# Arsenal - Southampton 03.12.14



## BgFutbol (Dec 3, 2014)

Arsenal is the home team against Southampton in todays Premier league match. Arsenal will look to win this match and return to top four. The last season Arsenal couldn't win against Southampton, they made draw as guest and lost the match at Emirates, this sseason Southampton plays even better.
In the weekend Arsenal scrapped a win against West Bromich and if we add the win against Borussia we can say they are in good form.
I expect Arsenal finally to beat West Bromich and continue their good form.

1.85 at Bet365.


----------



## CRonaldo (Dec 3, 2014)

It's not bad if you search for the surprise here.
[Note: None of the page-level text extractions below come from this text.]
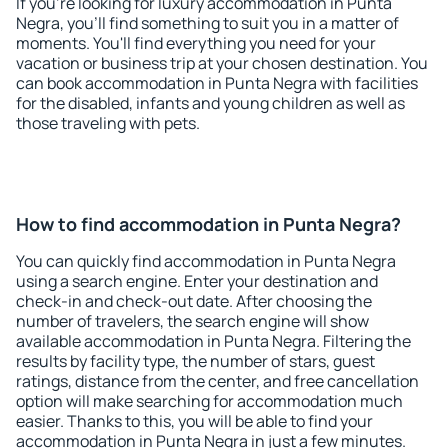
If you're looking for luxury accommodation in Punta
Negra, you'll find something to suit you in a matter of
moments. You'll find everything you need for your
vacation or business trip at your chosen destination. You
can book accommodation in Punta Negra with facilities
for the disabled, infants and young children as well as
those traveling with pets.
How to find accommodation in Punta Negra?
You can quickly find accommodation in Punta Negra
using a search engine. Enter your destination and
check-in and check-out date. After choosing the
number of travelers, the search engine will show
available accommodation in Punta Negra. Filtering the
results by facility type, the number of stars, guest
ratings, distance from the center, and free cancellation
option will make searching for accommodation much
easier. Thanks to this, you will be able to find your
accommodation in Punta Negra in just a few minutes.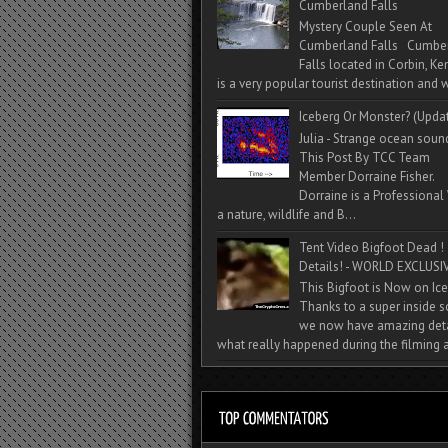
Cumberland Falls
Mystery Couple Seen At
Cumberland Falls Cumbe
Falls located in Corbin, Ke
is a very popular tourist destination and w
Iceberg Or Monster? (Upda
Julia - Strange ocean soun
This Post By TCC Team
Member Dorraine Fisher.
Dorraine is a Professional 
a nature, wildlife and B...
Tent Video Bigfoot Dead !
Details! - WORLD EXCLUSIV
This Bigfoot is Now on Ice
Thanks to a super inside 
we now have amazing deta
what really happened during the filming a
Southampton are doing great so far. X2 is a good option.


----------



## Rob (Dec 4, 2014)

BgFutbol said:


> Arsenal is the home team against Southampton in todays Premier league match. Arsenal will look to win this match and return to top four. The last season Arsenal couldn't win against Southampton, they made draw as guest and lost the match at Emirates, this sseason Southampton plays even better.
> In the weekend Arsenal scrapped a win against West Bromich and if we add the win against Borussia we can say they are in good form.
> I expect Arsenal finally to beat West Bromich and continue their good form.
> 
> 1.85 at Bet365.



If only I read this before the game


----------



## BgFutbol (Dec 4, 2014)

I meant Southampton of course. I dont know where my mind was.



BgFutbol said:


> Arsenal is the home team against Southampton in todays Premier league match. Arsenal will look to win this match and return to top four. The last season Arsenal couldn't win against Southampton, they made draw as guest and lost the match at Emirates, this sseason Southampton plays even better.
> In the weekend Arsenal scrapped a win against West Bromich and if we add the win against Borussia we can say they are in good form.
> I expect Arsenal finally to beat *West Bromich* and continue their good form.
> 
> 1.85 at Bet365.


----------